DE29607830U1 - Boiler with heat exchanger and combustion chamber - Google Patents

Description

Description

Boiler with heat exchanger and combustion chamber

The invention relates to a boiler with a heat exchanger and combustion chamber for heating water or other liquids, which is suitable for heating rooms, for example with central heating. Such boilers are mainly heated with oil or gas.

While in modern boilers the heating surface that comes into contact with the flue gases is designed to be relatively large in order to cool the exhaust gases to low temperatures, temperature differences in the boiler lead to the formation of condensate. This condensate, especially when heating oil is burned, forms a crust in the boiler and is very difficult to remove. In inaccessible places it cannot be removed mechanically at all.

In addition, the combustion chamber and the other heat exchanger surfaces are constantly kept hot at the hot water flow temperature by the heated water, which leads to high downtime losses due to ventilating hot air into the exhaust duct or chimney.

The aim of the invention is to prevent the boiler and heat exchanger surfaces that come into contact with the flue gas from becoming sooty, to enable easy cleaning and to avoid the formation of condensate while maintaining a high boiler and combustion efficiency.

This task is solved in a boiler of the type described above in that the heat exchanger consists of concentrically arranged heating surfaces, discs to close off the water-conducted heating surfaces and the water diversion pipes.

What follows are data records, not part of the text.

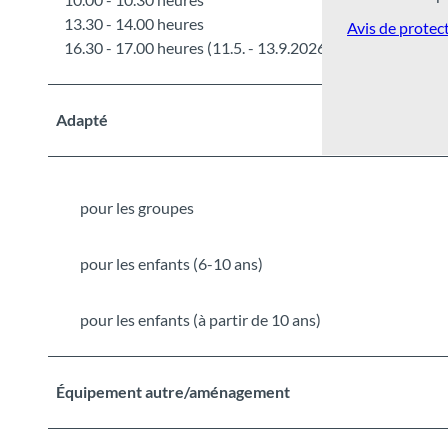
13.30 - 14.00 heures
Avis de protec
16.30 - 17.00 heures (11.5. - 13.9.2026)
Adapté
pour les groupes
pour les enfants (6-10 ans)
pour les enfants (à partir de 10 ans)
Équipement autre/aménagement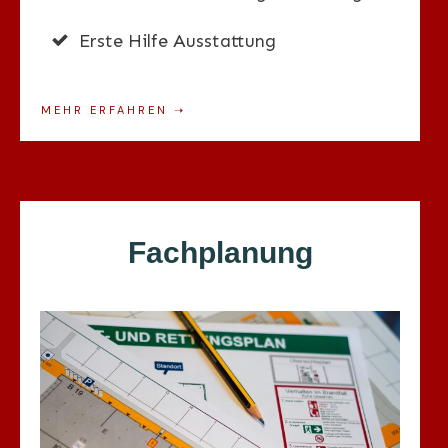
Erste Hilfe Ausstattung
MEHR ERFAHREN
➝
Fachplanung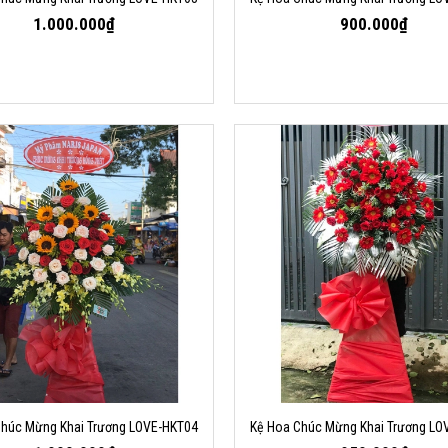
1.000.000₫
900.000₫
Chúc Mừng Khai Trương LOVE-HKT04
Kệ Hoa Chúc Mừng Khai Trương LO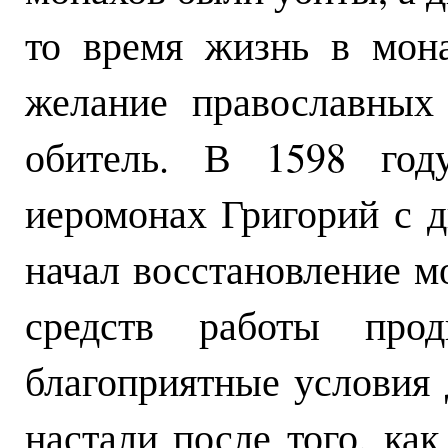
то время жизнь в мона
желание православных
обитель. В 1598 год
иеромонах Григорий с 
начал восстановление мо
средств работы прод
благоприятные условия 
настали после того, ка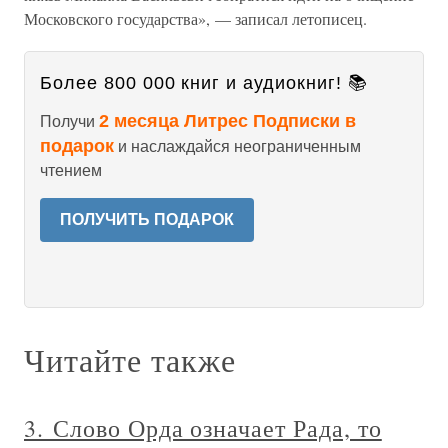
Московского государства», — записал летописец.
Более 800 000 книг и аудиокниг! 📚
2 месяца Литрес Подписки в
Получи
подарок
и наслаждайся неограниченным
чтением
ПОЛУЧИТЬ ПОДАРОК
Читайте также
3. Слово Орда означает Рада, то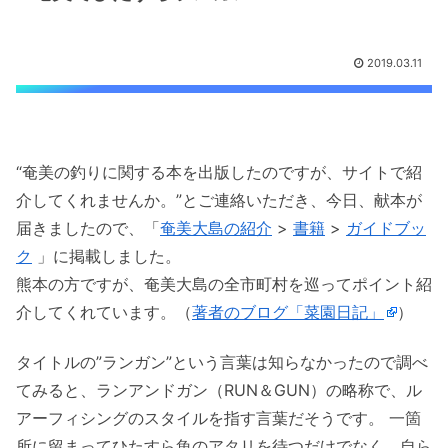
2019.03.11
“奄美の釣りに関する本を出版したのですが、サイトで紹
介してくれませんか。”とご連絡いただき、今日、献本が
届きましたので、「
奄美大島の紹介
>
書籍
>
ガイドブッ
ク
」に掲載しました。
熊本の方ですが、奄美大島の全市町村を巡ってポイント紹
介してくれています。（
著者のブログ「菜園日記」
）
タイトルの”ランガン”という言葉は知らなかったので調べ
てみると、ランアンドガン（RUN＆GUN）の略称で、ル
アーフィシングのスタイルを指す言葉だそうです。 一箇
所に留まってひたすら魚のアタリを待つだけでなく、自ら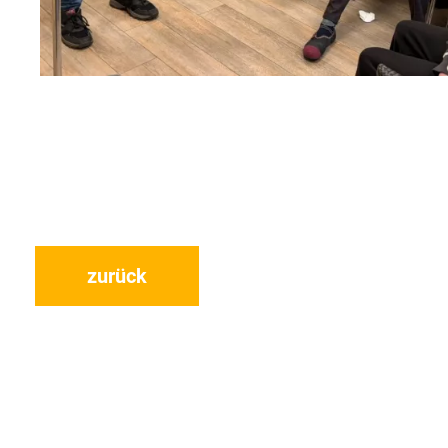
zurück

This arrangement ensures that all the water to be heated flows evenly along the heating surfaces and therefore heats up quickly and the surfaces in contact with the flue gas cool down quickly and evenly.

The disc 12 can be any convenient connection between the tubes 9 and 11.

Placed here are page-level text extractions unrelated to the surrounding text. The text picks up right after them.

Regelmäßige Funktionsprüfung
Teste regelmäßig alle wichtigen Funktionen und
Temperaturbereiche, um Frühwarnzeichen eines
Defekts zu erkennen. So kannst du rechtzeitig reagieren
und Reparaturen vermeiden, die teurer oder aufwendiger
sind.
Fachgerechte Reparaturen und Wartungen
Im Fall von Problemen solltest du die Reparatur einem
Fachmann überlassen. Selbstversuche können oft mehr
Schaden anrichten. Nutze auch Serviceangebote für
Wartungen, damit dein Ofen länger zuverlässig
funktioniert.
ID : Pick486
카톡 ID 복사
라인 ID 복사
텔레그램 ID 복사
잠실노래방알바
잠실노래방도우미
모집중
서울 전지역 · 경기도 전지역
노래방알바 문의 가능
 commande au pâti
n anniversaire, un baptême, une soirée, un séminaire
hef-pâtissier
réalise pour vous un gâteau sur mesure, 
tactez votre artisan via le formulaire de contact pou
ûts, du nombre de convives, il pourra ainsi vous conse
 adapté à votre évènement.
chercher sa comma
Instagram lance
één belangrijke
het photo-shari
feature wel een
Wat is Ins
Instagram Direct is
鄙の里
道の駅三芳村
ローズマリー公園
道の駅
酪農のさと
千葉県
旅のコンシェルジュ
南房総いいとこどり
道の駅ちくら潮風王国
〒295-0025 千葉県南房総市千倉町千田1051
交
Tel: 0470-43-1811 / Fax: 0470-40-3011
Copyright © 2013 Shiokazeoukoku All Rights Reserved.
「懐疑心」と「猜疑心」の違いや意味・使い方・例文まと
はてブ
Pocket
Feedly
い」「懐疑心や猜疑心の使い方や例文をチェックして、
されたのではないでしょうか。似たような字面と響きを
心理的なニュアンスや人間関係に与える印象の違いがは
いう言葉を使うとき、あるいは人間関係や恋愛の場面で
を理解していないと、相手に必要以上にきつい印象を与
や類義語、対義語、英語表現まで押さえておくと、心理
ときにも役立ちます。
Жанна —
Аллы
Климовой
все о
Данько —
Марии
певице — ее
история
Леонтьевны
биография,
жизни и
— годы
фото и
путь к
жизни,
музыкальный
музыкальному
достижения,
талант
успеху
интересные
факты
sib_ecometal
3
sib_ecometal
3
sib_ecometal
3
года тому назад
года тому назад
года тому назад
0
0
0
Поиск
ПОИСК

The flue gas temperature at the gas outlet of the exhaust pipes 9 can be precisely controlled by the flow rate of the water and the burner output at different flow and return temperatures, so that no condensate is produced.

The combustion chamber cools down quickly because the after-heating surface 15 quickly reaches the pre-heating temperature. The small amount of ventilation air reaches the heating water return temperature at most. This increases the boiler and combustion efficiency.

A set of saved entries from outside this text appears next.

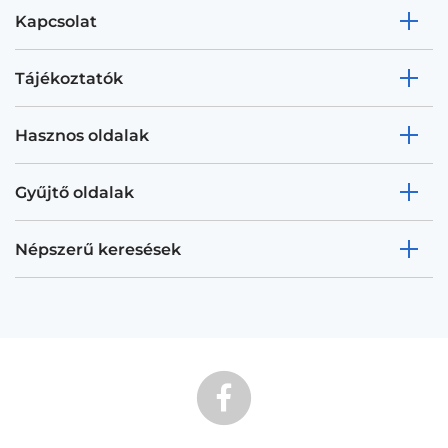
Kapcsolat
Tájékoztatók
Hasznos oldalak
Gyűjtő oldalak
Népszerű keresések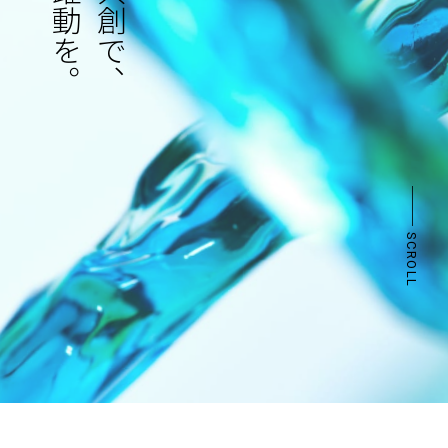
SCROLL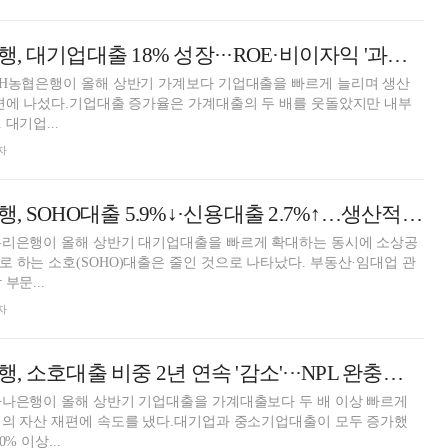
강태영號 농협은행, 대기업대출 18% 성장···ROE·비이자익 '과제' [2026 금융사 상반기 실적]
NH농협은행이 올해 상반기 가계보다 기업대출을 빠르게 늘리며 생산
편에 나섰다.기업대출 증가율은 가계대출의 두 배를 웃돌았지만 내부
대기업...
자
정진완號 우리은행, SOHO대출 5.9%↓·신용대출 2.7%↑…생산적금융 전환 시동 [2026 금융사 상반기 실적]
우리은행이 올해 상반기 대기업대출을 빠르게 확대하는 동시에 소상공
 하는 소호(SOHO)대출은 줄인 것으로 나타났다. 부동산·임대업 관
부문...
자
이호성號 하나은행, 소호대출 비중 2년 연속 '감소'···NPL 완충력 '관건' [2026 금융사 상반기 실적]
하나은행이 올해 상반기 기업대출을 가계대출보다 두 배 이상 빠르게
심의 자산 재편에 속도를 냈다.대기업과 중소기업대출이 모두 증가했
% 이상...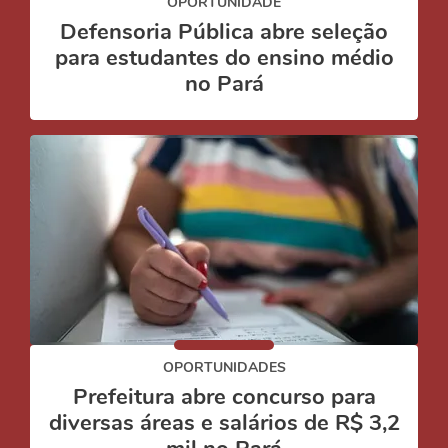
OPORTUNIDADE
Defensoria Pública abre seleção
para estudantes do ensino médio
no Pará
OPORTUNIDADES
Prefeitura abre concurso para
diversas áreas e salários de R$ 3,2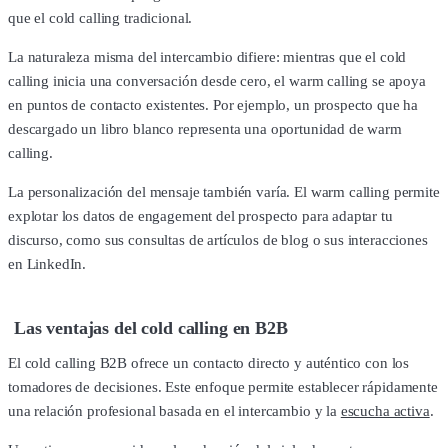
que el cold calling tradicional.
La naturaleza misma del intercambio difiere: mientras que el cold
calling inicia una conversación desde cero, el warm calling se apoya
en puntos de contacto existentes. Por ejemplo, un prospecto que ha
descargado un libro blanco representa una oportunidad de warm
calling.
La personalización del mensaje también varía. El warm calling permite
explotar los datos de engagement del prospecto para adaptar tu
discurso, como sus consultas de artículos de blog o sus interacciones
en LinkedIn.
Las ventajas del cold calling en B2B
El cold calling B2B ofrece un contacto directo y auténtico con los
tomadores de decisiones. Este enfoque permite establecer rápidamente
una relación profesional basada en el intercambio y la
escucha activa
.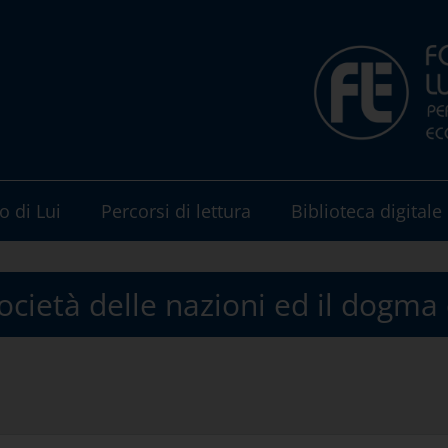
o di Lui
Percorsi di lettura
Biblioteca digitale
ocietà delle nazioni ed il dogma 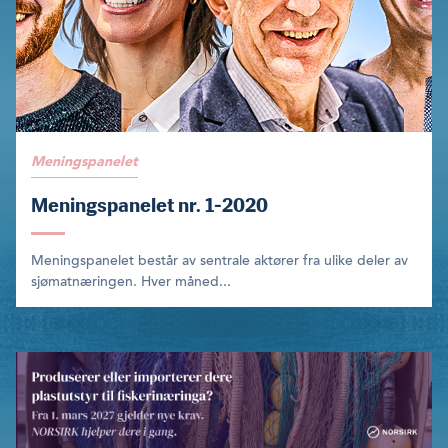
Meningspanelet
Meningspanelet nr. 1-2020
Meningspanelet består av sentrale aktører fra ulike deler av
sjømatnæringen. Hver måned...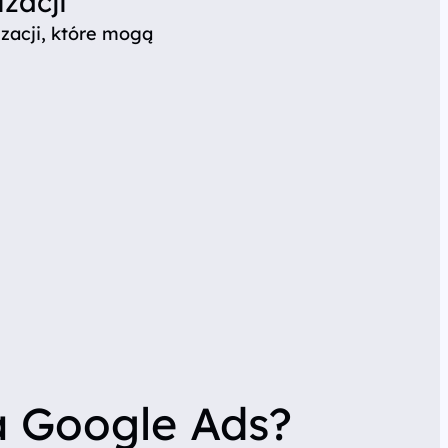
zacji
zacji, które mogą
a Google Ads?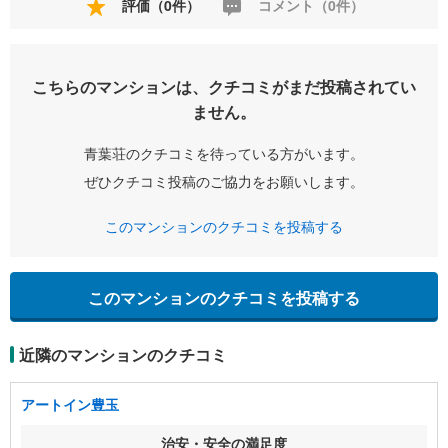
評価（0件）
コメント（0件）
こちらのマンションは、クチコミがまだ投稿されてい
ません。
青葉荘のクチコミを待っている方がいます。
ぜひクチコミ投稿のご協力をお願いします。
このマンションのクチコミを投稿する
このマンションのクチコミを投稿する
近隣のマンションのクチコミ
アートイン豊玉
治安・安全の満足度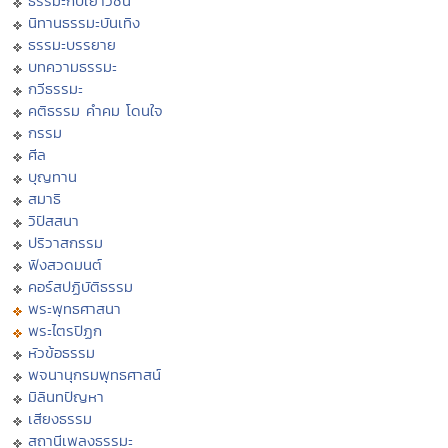
ธรรมะกับเยาวชน
นิทานธรรมะบันเทิง
ธรรมะบรรยาย
บทความธรรมะ
กวีธรรมะ
คติธรรม คำคม โดนใจ
กรรม
ศีล
บุญทาน
สมาธิ
วิปัสสนา
ปริวาสกรรม
ฟังสวดมนต์
คอร์สปฏิบัติธรรม
พระพุทธศาสนา
พระไตรปิฏก
หัวข้อธรรม
พจนานุกรมพุทธศาสน์
มิลินทปัญหา
เสียงธรรม
สถานีเพลงธรรมะ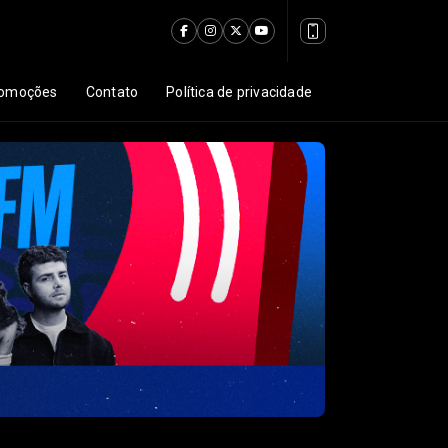
omoções
Contato
Política de privacidade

According to a further feature of the invention, in the heating water supply in the area of the concentric heating surfaces there is space for a small amount of water at a high flow rate and in the pre-collecting area there is space for a relatively large amount of water.

Little water and a high flow rate mean that the water quantity and flow rate are designed so that the heat transfer is optimal but no steam bubbles can form. A lot of water in the pre-collector means that this water quantity must be selected taking into account the heat consumption and the desired burner running time.

This achieves an even distribution of water over the entire heat exchanger surface and rapid heating of the water with a long burner operating time due to large quantities of water in the pre-collector. This leads to better average exhaust gas values because the number of burner start-up phases is kept low.

In an advantageous embodiment of the invention, the cross-section between the water deflection pipe and the after-heating surface pipe is relatively small.

Low here means that the cross-section is designed in such a way that the combustion chamber is cooled quickly by the high flow velocity in the deflection pipe and thus at the after-heating surfaces and that the temperature in this chamber is kept low at burner level, namely at the temperature of the water from the heating return.

The cross section between the integrated after-heating surface and the water around the steering pipe is also relatively small.

Due to the high flow rate of the water achieved in this way, the integrated preheating surface of the exhaust pipe is cooled particularly well in countercurrent, which leads to good utilization of the heat in the flue gas and to a controllable, uniform exhaust gas temperature above the dew point.

Since the terms flue gas and exhaust gas overlap here, it should be clarified that these are combustion gases which, when they leave the boiler, are now referred to as exhaust gases.

The uniform cross-sections of the individual heat exchangers also result in an even distribution of the water quantity on the individual heating surfaces and on the surfaces in contact with the flue gas. This means that a low exhaust gas temperature just above the dew point is maintained without large reserves. This means that no condensate forms.

According to a further feature of the invention, the flue gas distribution openings are adjustable in their opening cross-section to 1 bar.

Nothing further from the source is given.